REQUIREMENT = Make an exact copy of all the records, one that contains none of the pictures.

++++ TASK DATA

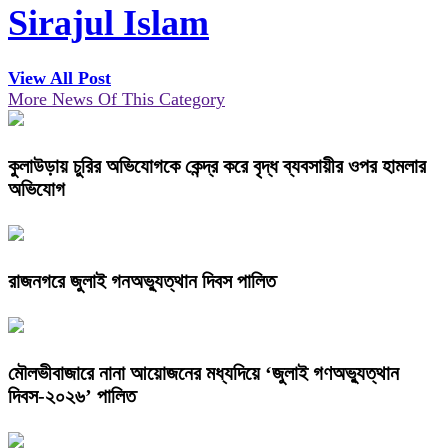
Sirajul Islam
View All Post
More News Of This Category
কুলাউড়ায় চুরির অভিযোগকে কেন্দ্র করে বৃদ্ধ ব্যবসায়ীর ওপর হামলার
অভিযোগ
রাজনগরে জুলাই গনঅভ্যুত্থান দিবস পালিত
মৌলভীবাজারে নানা আয়োজনের মধ্যদিয়ে ‘জুলাই গণঅভ্যুত্থান
দিবস-২০২৬’ পালিত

++++++++

ANSWER AREA =
Sirajul Islam
View All Post
More News Of This Category
কুলাউড়ায় চুরির অভিযোগকে কেন্দ্র করে বৃদ্ধ ব্যবসায়ীর ওপর হামলার
অভিযোগ
রাজনগরে জুলাই গনঅভ্যুত্থান দিবস পালিত
মৌলভীবাজারে নানা আয়োজনের মধ্যদিয়ে ‘জুলাই গণঅভ্যুত্থান
দিবস-২০২৬’ পালিত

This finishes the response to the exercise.